If I don't do this myself who would be the best trade to call? landscaper or plumber drainer perhaps?

----------


## Oldsaltoz

> House is cut into a clay hillside and the wall on the high side of house has about a metre of soil against it. 
> It seems the builder didn't drain that soil at all so in heavy rain it fills up with water and water comes through the wall and under the house ...Almost like a series of freshwater springs!
> Just to make it a pain there is a pergola and all the rest of it on that side of the house but what's the proper way to solve this drainage issue? Should we bring in a small excavator and dig the soil out and put a big ag line and gravel bed in there? Maybe waterproof the outside of the bricks too?
> Cheers

  Hi Mudbrick,
The waterproofing should go on the back of the wall, same side as the Ag drain. 
The waterproofing should extend below the bottom brick and onto the footings. 
Then the top of the Ag drain should be below the wall to footing joint and a fall to the end, or both ends.
Gravel should be 100 mm below pipe and around it, then at least 200 to 300 mm above the pipe, anything above that should be a free draining material up to 50 mm. 
The waterproofing should be covered with a sheet to protect it from damage when backfilling, coreflute is popular for this. 
Good luck and fair winds.   :Smilie:

----------


## mudbrick

Thanks for the informative responses guys. Now 2 more questions come to mind.
Oldsalt what did you mean about "up 50mm"?
And if we want to lay some nice big pavers over this drain (ie over the gravel ) how would we go about that?
3rd question lol, the house is 20 something years old so those bricks have been wet for a lomg time. Does that change thr process at all? Would they need to dry out before we paint the waterproofing on them?

----------


## Oldsaltoz

> Thanks for the informative responses guys. Now 2 more questions come to mind.
> Oldsalt what did you mean about "up 50mm"? 
> (Should read)then at least 200 to 300 mm above the pipe, anything above that should be a free draining material *up to 50 mm.* 
> And if we want to lay some nice big paver's over this drain (ie over the gravel ) how would we go about that?  Just extend the gravel out so the surface water runs under the paver's. 
> 3rd question lol, the house is 20 something years old so those bricks have been wet for a lomg time. Does that change the process at all? Would they need to dry out before we paint the waterproofing on them?

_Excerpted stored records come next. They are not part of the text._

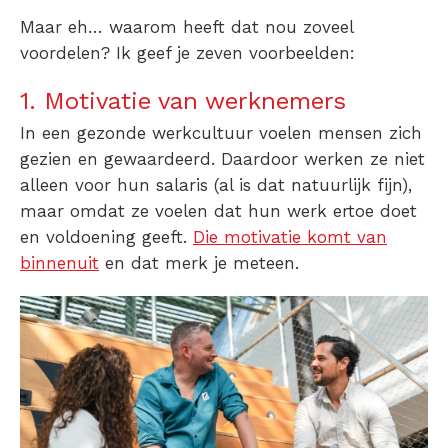
Maar eh… waarom heeft dat nou zoveel
voordelen? Ik geef je zeven voorbeelden:
1. Motivatie van werknemers
In een gezonde werkcultuur voelen mensen zich
gezien en gewaardeerd. Daardoor werken ze niet
alleen voor hun salaris (al is dat natuurlijk fijn),
maar omdat ze voelen dat hun werk ertoe doet
en voldoening geeft.
Die motivatie komt van
binnenuit
en dat merk je meteen.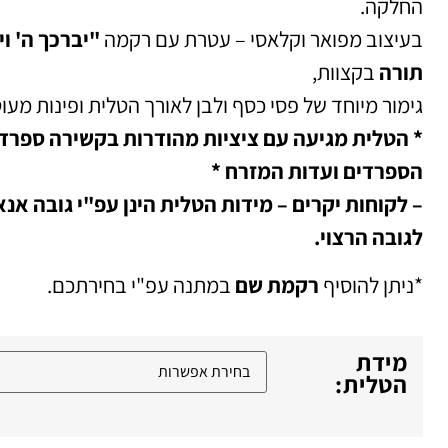
החלקה.
בעיצוב מפואר וקלאסי – עטרת עם רקמה
"יברכך ה' ו
תורה
בקצוות,
גימור מיוחד של פסי כסף ולבן
לאורך הטלית ופינות מע
* הטלית מגיעה עם ציציות מהודרות בקשירה ספרד
הספרדים ועדות המזרח *
– לקוחות יקרים – מידות הטלית הינן עפ"י גובה א
לגובה הרצוי.
*ניתן להוסיף
רקמת שם
במתנה עפ"י בחירתכם.
מידת
הטלית: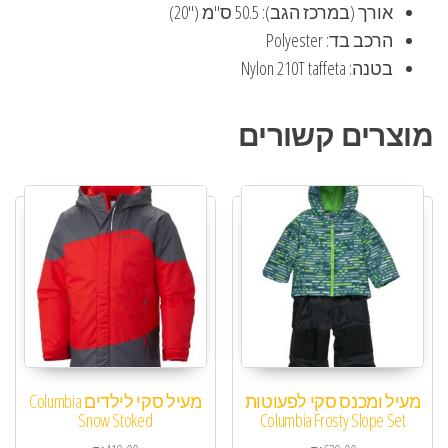
אורך (במרכז הגב): 50.5 ס"מ ("20)
הרכב בד: Polyester
בטנה: Nylon 210T taffeta
מוצרים קשורים
מעיל ומכנס סקי לפעוטות
מעיל סקי לילדים Columbia
Snow Stoked
Columbia Frosty Slope Set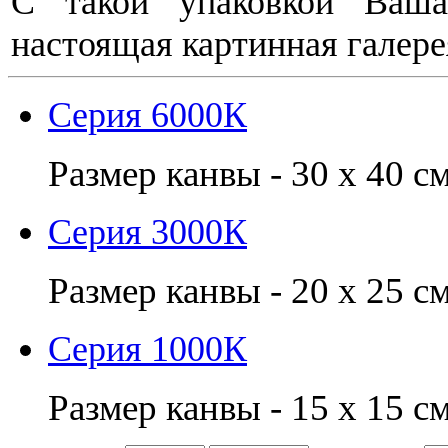
С такой упаковкой Ваша
настоящая картинная галере
Серия 6000К
Размер канвы - 30 х 40 с
Серия 3000К
Размер канвы - 20 х 25 с
Серия 1000К
Размер канвы - 15 х 15 с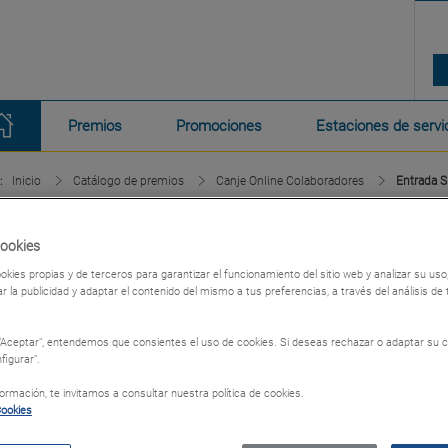
Premios
Promociones
Estaciones de servi
:
Inicio
Catálogo de premios
Canje Online Colaboradores
Entrada S
Entrada S
Cookies
okies propias y de terceros para garantizar el funcionamiento del sitio web y analizar su u
Para residente 
r la publicidad y adaptar el contenido del mismo a tus preferencias, a través del análisis de
mejor parque ac
 "Aceptar", entendemos que consientes el uso de cookies. Si deseas rechazar o adaptar su c
figurar".
Canje Onli
rmación, te invitamos a consultar nuestra política de cookies.
Los bonos de la secc
Cookies
app mediante valida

  They can be damp provided a water based waterproofing system is used. Sikaflex make on that is tar based.  
Good luck and fair winds.

----------


## Marc

I remember a case where we built a concrete block wall on a boundary line and our wall was about one meter below the neighbours level. I asked the excavator to dig some 1.5 feet further to allow for building a drain but he was not game and we had no access to the neighbouring property. So we built against the dirt. When the rain came the wall was a big patch of wet. 
I finally found a contact for the next door owner and got permission to enter with a mini excavator. We dug all the way down to the footings and after rinsing the wall from dirt, we painted the wall with a clear almost watery substance that was liquid silicone. the blocks sucked the stuff up big time. Later we lined the wall with a thick agricultural plastic over the dirt line and all the way to the bottom of the ditch and up a bit. Then came a big piece of geotextile covering both sides of the trench and extra to cover the top. Ag pipe all the way along the wall and out the end, and filled the trench with recycled concrete 10-20 mm mixed, covered the top with the extra bit and then 2 inch of sand and some bricks to pave over it. 
This was about 20 years ago and the wet patch never came back. I have not seen that liquid silicone paint for a long time though.

----------